[Opening RECORDS SUPPLIED section]
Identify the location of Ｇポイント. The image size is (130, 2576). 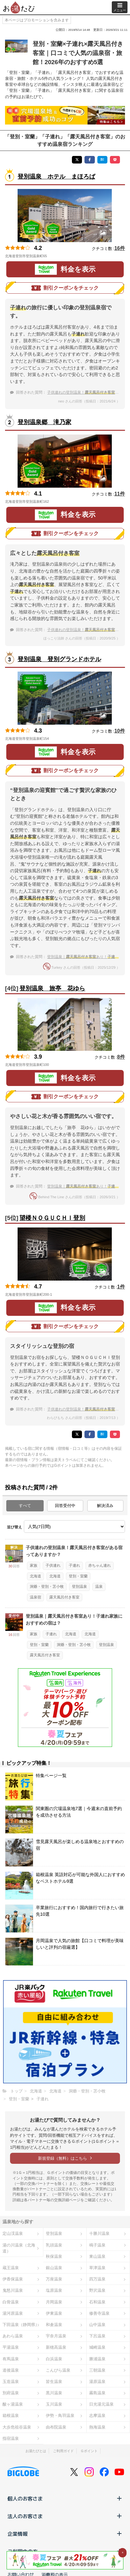
(89, 2451).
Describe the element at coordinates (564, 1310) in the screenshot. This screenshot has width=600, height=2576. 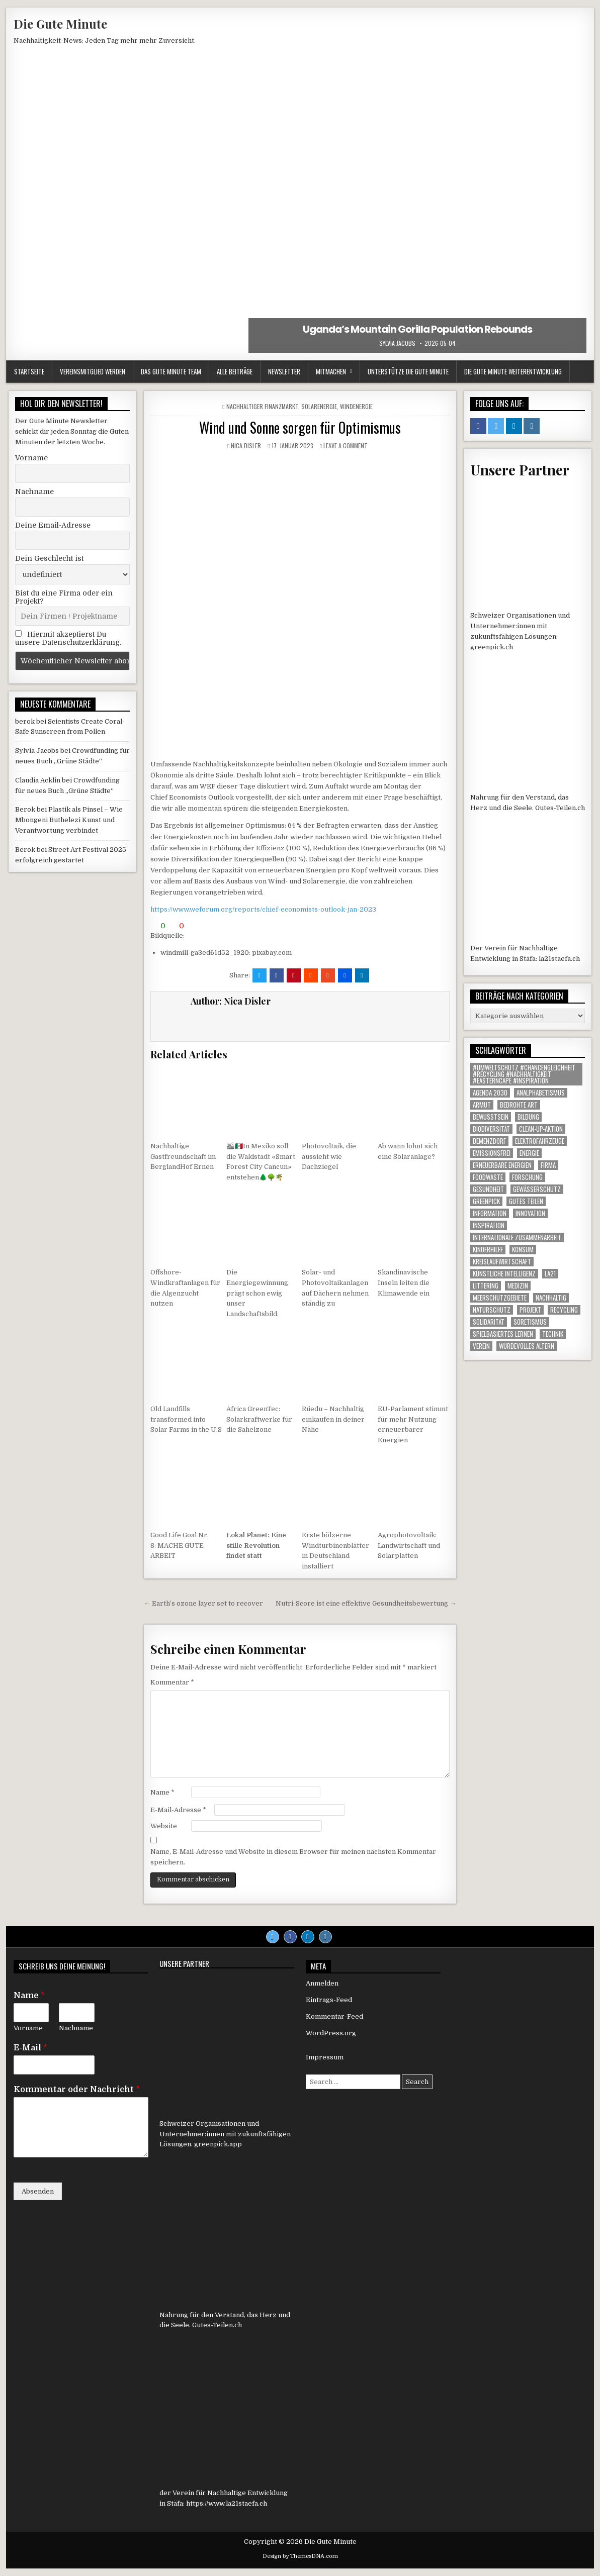
I see `Recycling [Recycling (6 Einträge)]` at that location.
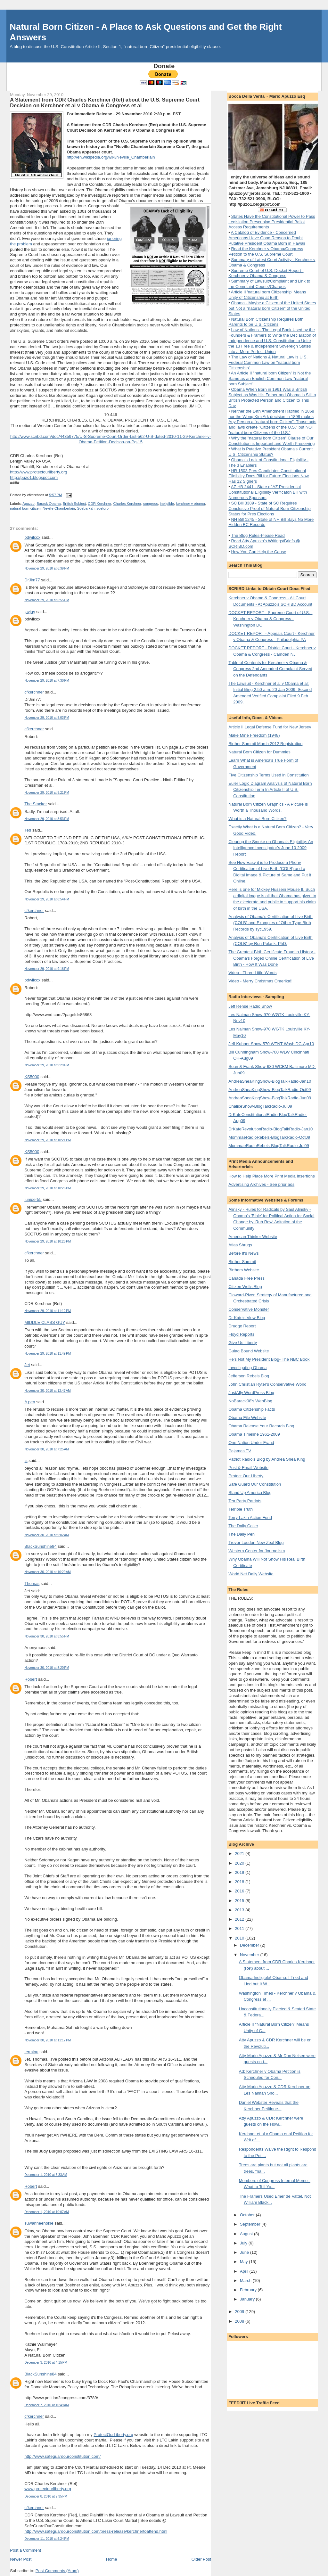 The width and height of the screenshot is (328, 2576). I want to click on November 29, 2010 at 11:12 PM, so click(47, 1311).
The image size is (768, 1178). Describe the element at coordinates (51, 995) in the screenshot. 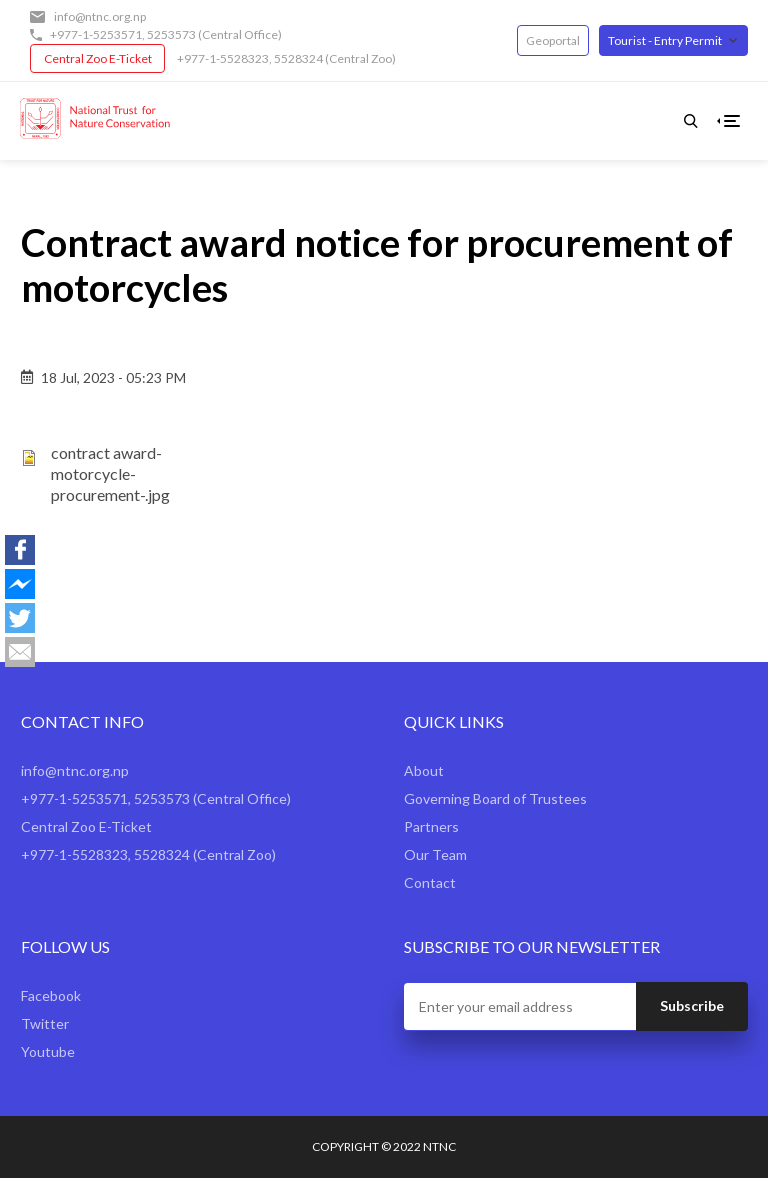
[Closing RECORDS SUPPLIED section]
» TASK OBJECTIVE
With the pictures left out, transcribe exactly the lines from the line holding "Describe the element at coordinates (564, 1310)" through the closing line of the entries.

» ANSWER AREA
Describe the element at coordinates (564, 1310) in the screenshot. This screenshot has width=600, height=2576. 
I see `Recycling [Recycling (6 Einträge)]` at that location.
 The width and height of the screenshot is (328, 2576). I want to click on November 29, 2010 at 11:12 PM, so click(47, 1311).
The image size is (768, 1178). Describe the element at coordinates (51, 995) in the screenshot. 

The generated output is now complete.